The damage done by the corporations that fund ALEC and its stable of mostly Republican legislators is immense and on-going.

You can find out a lot more about ALEC here, the corporations that pay the bills here, its board members here, politicians it is connected to here and information about specific Feb. 29 actions here.

I can hear the sighs from here. Another protest? What for? In fact, these locally organized, nationally networked, peaceful direct actions constitute just one element in a renewed struggle to pry our democracy from the grasp of corporate dominance. The CEOs won't be waving a white flag at the end of the day. The ALEC board won't resign en masse. But that doesn't mean the actions will have failed. Only that we must do more of the same, as well as take many additional approaches, to achieve our objectives.

We who seek change, real change, must be as committed and hard-nosed and in it for the long haul as those who have used ALEC as a means to their ends, which are, so much of the time, enhancement of the bottom line at the expense of the public's health, safety and well-being.

Street politics always get a bad rap in American discourse. Mischaracterized by an ever-more concentrated and conservative megamedia, misdirected by infiltrators, agents provocateurs and supposed allies with their own counterproductive agendas, mistaken for a threat to—rather than an enhancement of—democracy, movements like the one organizing the Leap Year action face an array of obstacles just to get heard. And that's before they have to deal with the pepperspray and other antics of officialdumb. To top it off there is always somebody on the sidelines telling you that you're doing it all wrong.

Building a movement is hard, hard work. Plenty of people get disillusioned along the way, often before things really get rolling. Excuses abound. The opposition is too tough, group dynamics too messy, egos too annoying and too many people seem to want to reinvent the wheel at every meeting. Sticking with it takes commitment and sacrifice, often with family and friends and perhaps co-workers suggesting and even demanding that it's time to give it up. The corporadoes count on this. And when they actually do see a threat to their power, rather than a nuisance, they crank up their well-funded machinery to smack us down.

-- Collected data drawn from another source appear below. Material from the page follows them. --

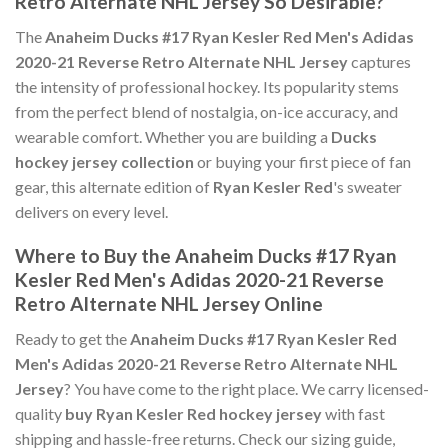
Retro Alternate NHL Jersey So Desirable?
The
Anaheim Ducks #17 Ryan Kesler Red Men's Adidas
2020-21 Reverse Retro Alternate NHL Jersey
captures
the intensity of professional hockey. Its popularity stems
from the perfect blend of nostalgia, on-ice accuracy, and
wearable comfort. Whether you are building a
Ducks
hockey jersey collection
or buying your first piece of fan
gear, this alternate edition of
Ryan Kesler Red
's sweater
delivers on every level.
Where to Buy the Anaheim Ducks #17 Ryan
Kesler Red Men's Adidas 2020-21 Reverse
Retro Alternate NHL Jersey Online
Ready to get the
Anaheim Ducks #17 Ryan Kesler Red
Men's Adidas 2020-21 Reverse Retro Alternate NHL
Jersey
? You have come to the right place. We carry licensed-
quality
buy Ryan Kesler Red hockey jersey
with fast
shipping and hassle-free returns. Check our sizing guide,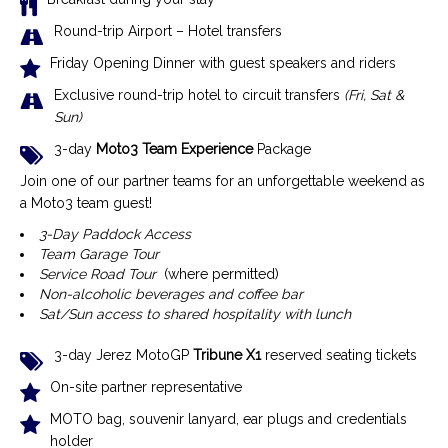
R
ound-trip Airport – Hotel transfer
s
Friday Opening Dinner with guest speakers and riders
Exclusive r
ound-trip hotel to circuit transfers
(Fri, Sat &
Sun)
3-day
Moto3 Team Experience
Package
Join one of our partner teams for an unforgettable weekend as
a Moto3 team guest!
3-Day Paddock Access
Team Garage Tour
Service Road Tour
(where permitted)
Non-alcoholic beverages and coffee bar
Sat/Sun access to shared hospitality with lunch
3-day Jerez MotoGP
Tribune X1
reserved seating tickets
On-site partner representative
MOTO bag, souvenir lanyard, ear plugs and credentials
holder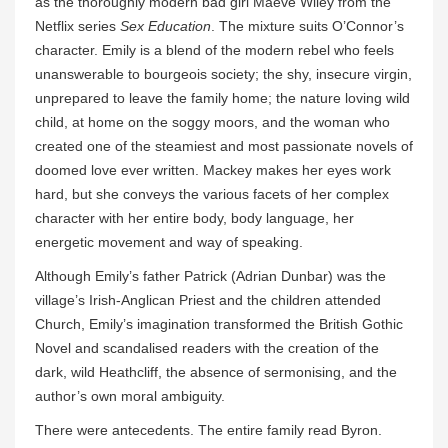
as the thoroughly modern bad girl Maeve Wiley from the
Netflix series
Sex Education
. The mixture suits O’Connor’s
character. Emily is a blend of the modern rebel who feels
unanswerable to bourgeois society; the shy, insecure virgin,
unprepared to leave the family home; the nature loving wild
child, at home on the soggy moors, and the woman who
created one of the steamiest and most passionate novels of
doomed love ever written. Mackey makes her eyes work
hard, but she conveys the various facets of her complex
character with her entire body, body language, her
energetic movement and way of speaking.
Although Emily’s father Patrick (Adrian Dunbar) was the
village’s Irish-Anglican Priest and the children attended
Church, Emily’s imagination transformed the British Gothic
Novel and scandalised readers with the creation of the
dark, wild Heathcliff, the absence of sermonising, and the
author’s own moral ambiguity.
There were antecedents. The entire family read Byron.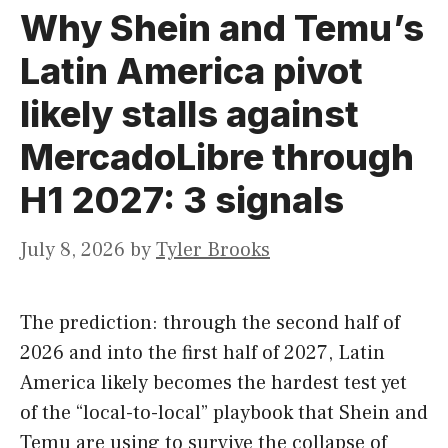
Why Shein and Temu’s
Latin America pivot
likely stalls against
MercadoLibre through
H1 2027: 3 signals
July 8, 2026
by
Tyler Brooks
The prediction: through the second half of
2026 and into the first half of 2027, Latin
America likely becomes the hardest test yet
of the “local-to-local” playbook that Shein and
Temu are using to survive the collapse of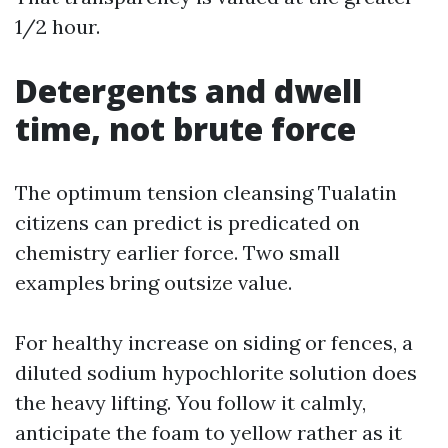
1/2 hour.
Detergents and dwell
time, not brute force
The optimum tension cleansing Tualatin
citizens can predict is predicated on
chemistry earlier force. Two small
examples bring outsize value.
For healthy increase on siding or fences, a
diluted sodium hypochlorite solution does
the heavy lifting. You follow it calmly,
anticipate the foam to yellow rather as it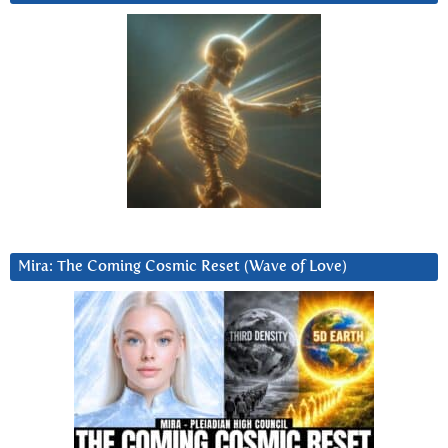
Mira: The Coming Cosmic Reset (Wave of Love)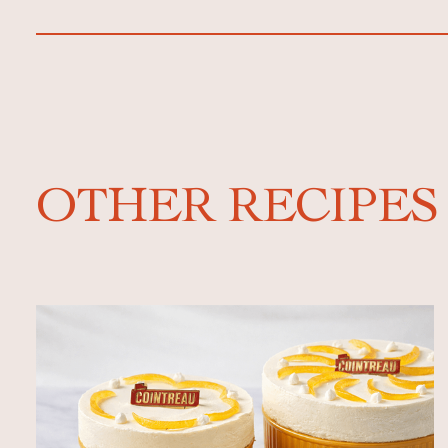
OTHER RECIPES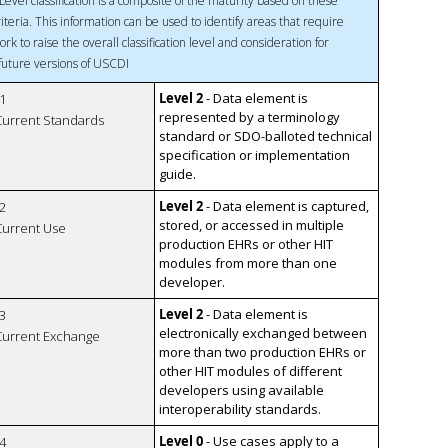
Level classification is a composite of the maturity based on these
riteria. This information can be used to identify areas that require
ork to raise the overall classification level and consideration for
 future versions of USCDI
Level 2
- Data element is
1
represented by a terminology
 Current Standards
standard or SDO-balloted technical
specification or implementation
guide.
Level 2
- Data element is captured,
2
stored, or accessed in multiple
 Current Use
production EHRs or other HIT
modules from more than one
developer.
Level 2
- Data element is
3
electronically exchanged between
 Current Exchange
more than two production EHRs or
other HIT modules of different
developers using available
interoperability standards.
Level 0
- Use cases apply to a
4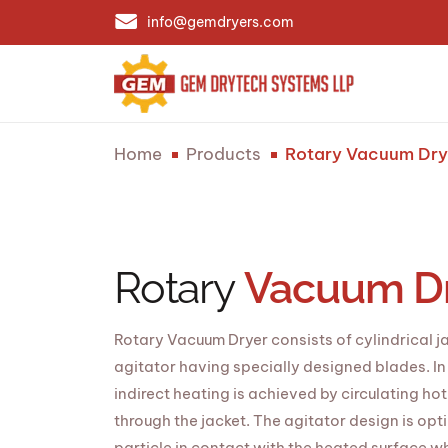
info@gemdryers.com
Home
Products
Rotary Vacuum Dry
Rotary
Vacuum D
Rotary Vacuum Dryer consists of cylindrical j
agitator having specially designed blades. I
indirect heating is achieved by circulating ho
through the jacket. The agitator design is opt
particle in contact with the heated surface whi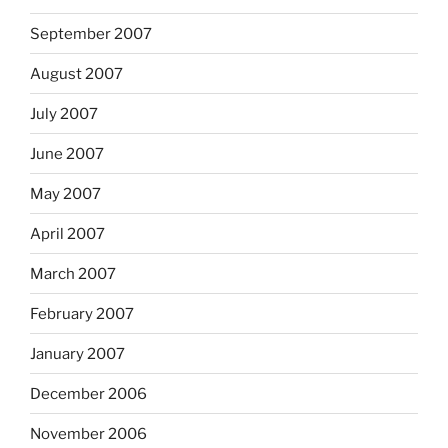
September 2007
August 2007
July 2007
June 2007
May 2007
April 2007
March 2007
February 2007
January 2007
December 2006
November 2006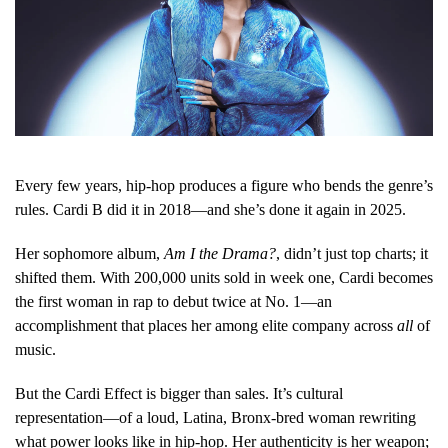
Every few years, hip-hop produces a figure who bends the genre’s
rules. Cardi B did it in 2018—and she’s done it again in 2025.
Her sophomore album,
Am I the Drama?
, didn’t just top charts; it
shifted them. With 200,000 units sold in week one, Cardi becomes
the first woman in rap to debut twice at No. 1—an
accomplishment that places her among elite company across
all
of
music.
But the Cardi Effect is bigger than sales. It’s cultural
representation—of a loud, Latina, Bronx-bred woman rewriting
what power looks like in hip-hop. Her authenticity is her weapon;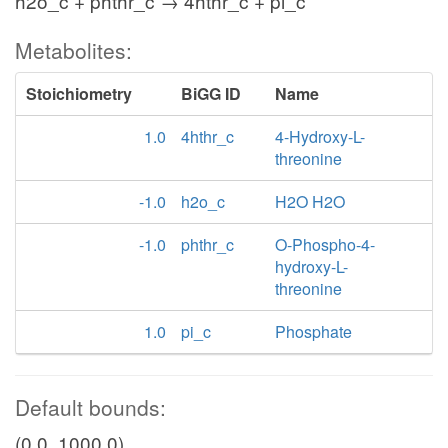
h2o_c + phthr_c → 4hthr_c + pi_c
Metabolites:
Stoichiometry
BiGG ID
Name
1.0
4hthr_c
4-Hydroxy-L-
threonine
-1.0
h2o_c
H2O H2O
-1.0
phthr_c
O-Phospho-4-
hydroxy-L-
threonine
1.0
pi_c
Phosphate
Default bounds:
(0.0, 1000.0)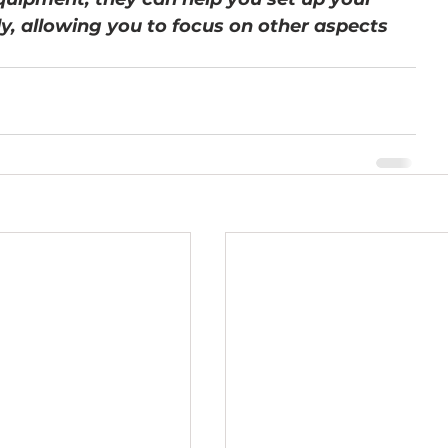
ely, allowing you to focus on other aspects 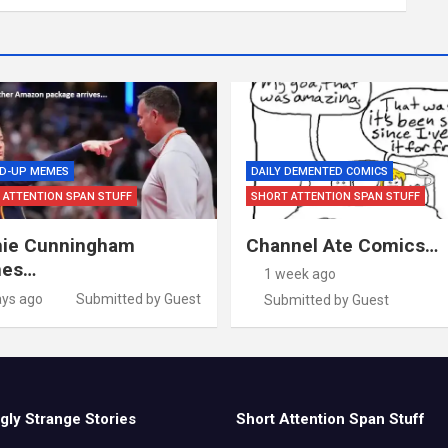
D-UP MEMES
DAILY DEMENTED COMICS
 ATTENTION SPAN STUFF
SHORT ATTENTION SPAN STUFF
ie Cunningham
Channel Ate Comics…
es…
1 week ago
ays ago
Submitted by Guest
Submitted by Guest
gly Strange Stories
Short Attention Span Stuff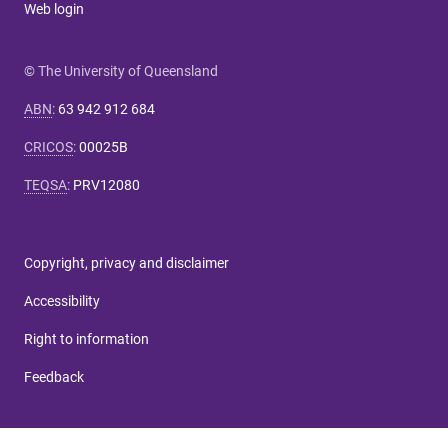
Web login
© The University of Queensland
ABN
:
63 942 912 684
CRICOS
:
00025B
TEQSA
:
PRV12080
Copyright, privacy and disclaimer
Accessibility
Right to information
Feedback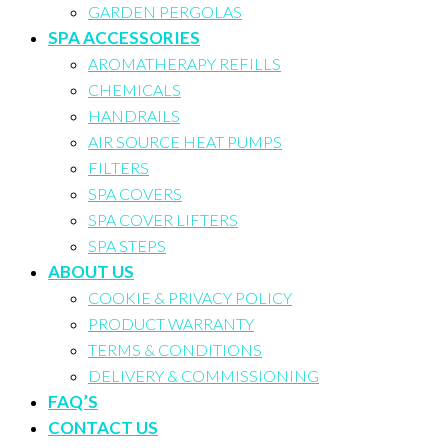
GARDEN PERGOLAS
SPA ACCESSORIES
AROMATHERAPY REFILLS
CHEMICALS
HANDRAILS
AIR SOURCE HEAT PUMPS
FILTERS
SPA COVERS
SPA COVER LIFTERS
SPA STEPS
ABOUT US
COOKIE & PRIVACY POLICY
PRODUCT WARRANTY
TERMS & CONDITIONS
DELIVERY & COMMISSIONING
FAQ’S
CONTACT US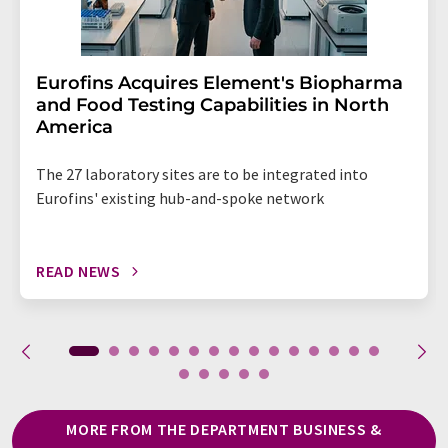
Eurofins Acquires Element's Biopharma
and Food Testing Capabilities in North
America
The 27 laboratory sites are to be integrated into
Eurofins' existing hub-and-spoke network
READ NEWS
MORE FROM THE DEPARTMENT BUSINESS &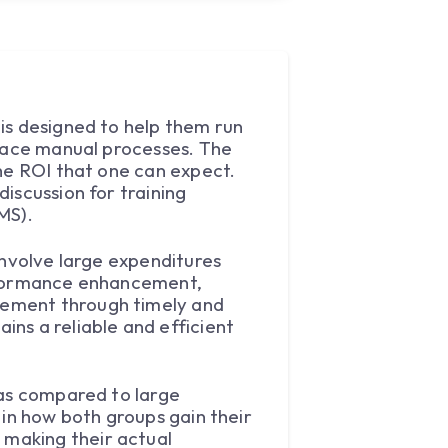
is designed to help them run
place manual processes. The
the ROI that one can expect.
iscussion for training
MS).
involve large expenditures
erformance enhancement,
vement through timely and
ns a reliable and efficient
 as compared to large
 in how both groups gain their
making their actual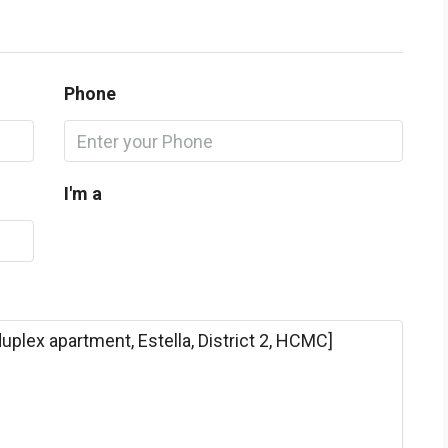
Phone
I'm a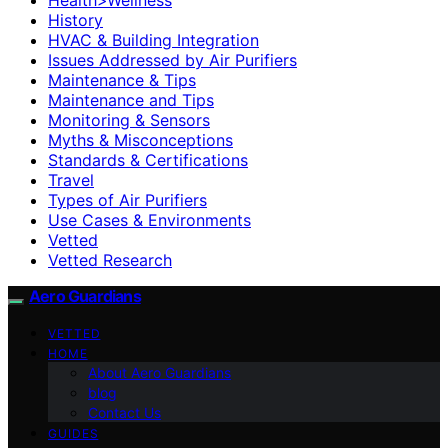
History
HVAC & Building Integration
Issues Addressed by Air Purifiers
Maintenance & Tips
Maintenance and Tips
Monitoring & Sensors
Myths & Misconceptions
Standards & Certifications
Travel
Types of Air Purifiers
Use Cases & Environments
Vetted
Vetted Research
Aero Guardians
VETTED
HOME
About Aero Guardians
blog
Contact Us
GUIDES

Surrender is truly not an option. Decades of bad policies from the center, right and far right combined with paltry resistance from the left have squeezed vast numbers of Americans in an economic bind, or two paychecks away from one. The acute crisis of the past four years has brought the chronic problems into sharper focus. Chief among them is an inequality not just in wealth and income but also in what that inequality can purchase. And one of those things is ALEC.